Jef Caine – Graphic Designer
When I was in Bible college, I got into an uncomfortable debate with a peer about whether or not we believers will be reunited with our pets in heaven.
I was confident and resolute in my position that animals did not receive the breath of life from their creator and therefore lack the eternal soul necessary for continued existence in the hereafter. I was feeling pretty good about dashing my opponent’s hopes with my doctrinal creeds when she took a more emotional approach to the argument. “Do you have pets Jef?” she asked sternly “have you ever had a connection with an animal?” she inquired before storming off. It wasn’t my finest moment.
Years later I now own a dog, I am much less certain on the eternal fate of animals, and I’m 100% convinced it’s never a good idea to use theology to be a jerk to someone. I’d all but forgotten this exchange until recently coming across a puzzling passage in the book of Ecclesiastes.

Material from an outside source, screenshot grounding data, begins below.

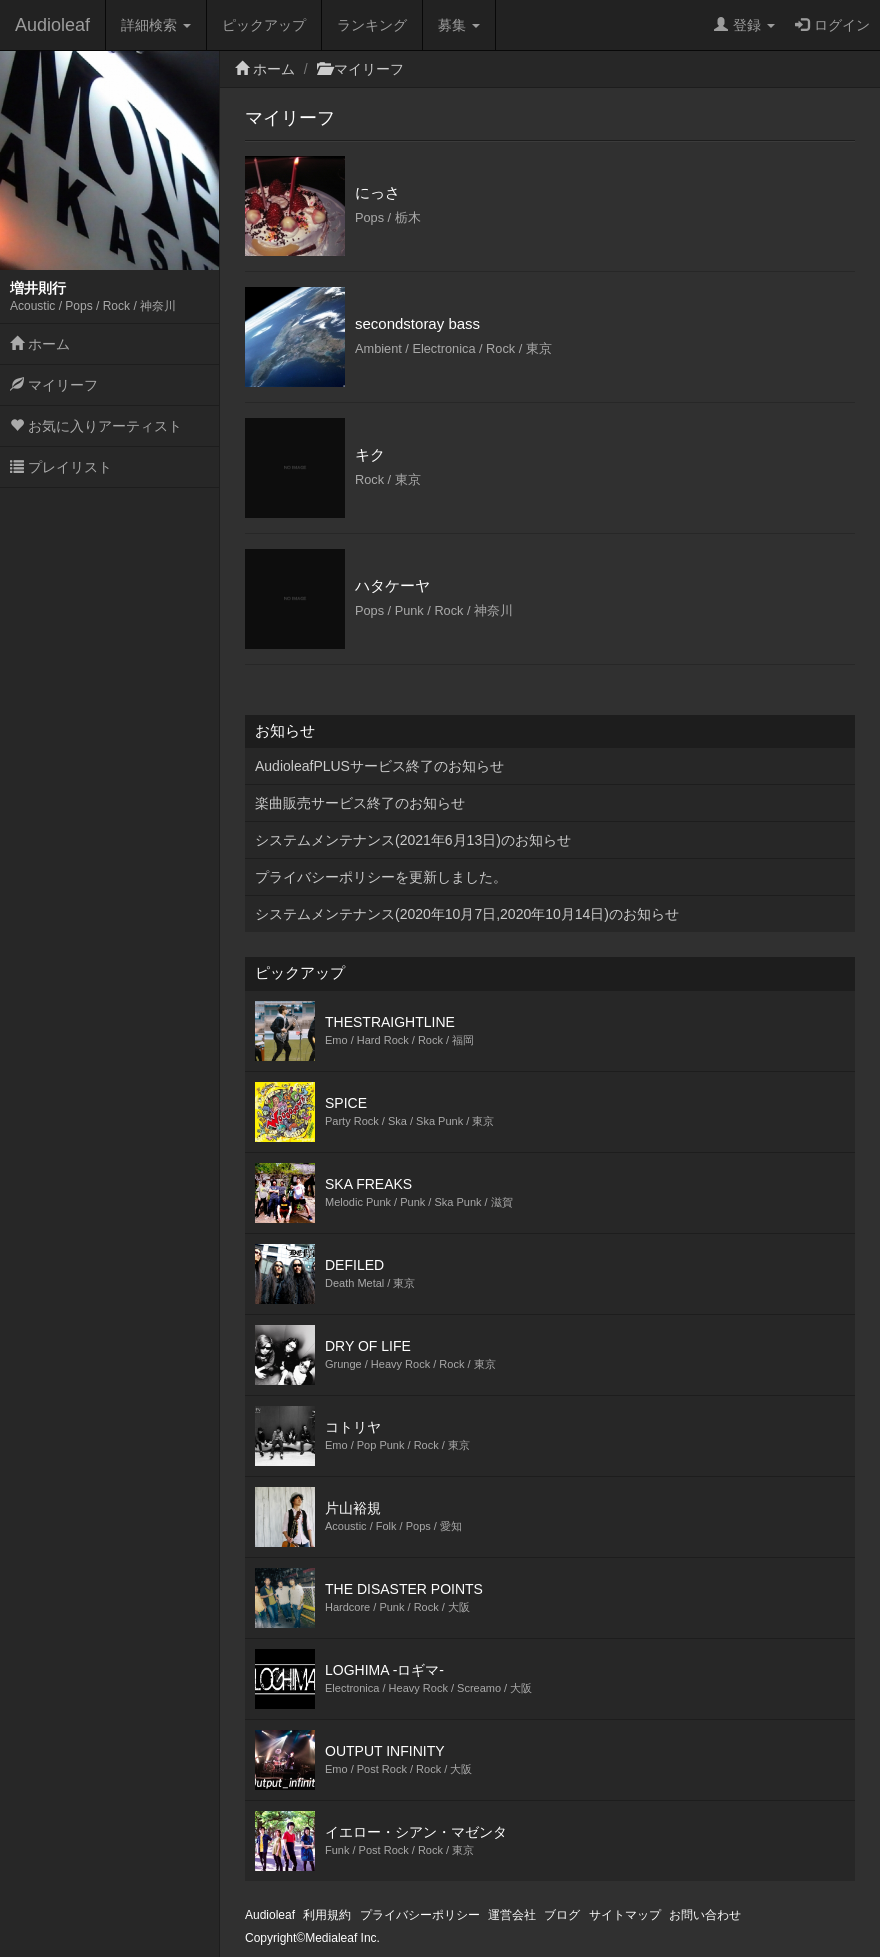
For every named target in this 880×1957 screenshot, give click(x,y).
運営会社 (512, 1915)
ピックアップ (264, 25)
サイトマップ (625, 1915)
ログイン (832, 25)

Surely the fate of human beings is like that of the animals; the same fate awaits them both: As one dies, so dies the other. All have the same breath; humans have no advantage over animals. Everything is meaningless. All go to the same place; all come from dust, and to dust all return. Who knows if the human spirit rises upward and if the spirit of the animal goes down into the earth?” Ecclesiastes 3:19-21
“Who knows”? What do you mean, “Who knows”? It bothered me to find this passage in the Bible. The author is questioning whether or not we will rise again after we die? Isn’t that a foundational principle of the Christian faith?
After talking to some peers, I’ve come to understand that the Old Testament perspective offers little certainty on the issue of an afterlife. Before Jesus, the concept of Eternal Life was more ambiguous. This line of thinking has caused me to reflect on my own perspective on life and its purpose. I recall a co-worker once challenging me by stating that if the only reason I would help someone else out is to receive a reward in Heaven, I’m not really a good person at all. His words took me back, they were as harsh as they were true.
How would I live my life differently if heaven was not a guarantee? Would I still aspire to live a selfless life of service or would I choose a more hedonistic rout? The book of Ecclesiastes has much to say about worldly pleasure and its limits as well.
As I continue to reconsider my views on Heaven I’ve come to conclude that the Bible is less clear on the subject than I used to think, even in the New Testament. I’m working to hold my theology looser and with more openness to other’s perspectives. Whatever happens in the afterlife, it certainly can’t hurt to be more open-minded about it now. If nothing else, it will at least make me a nicer person to animal lovers everywhere.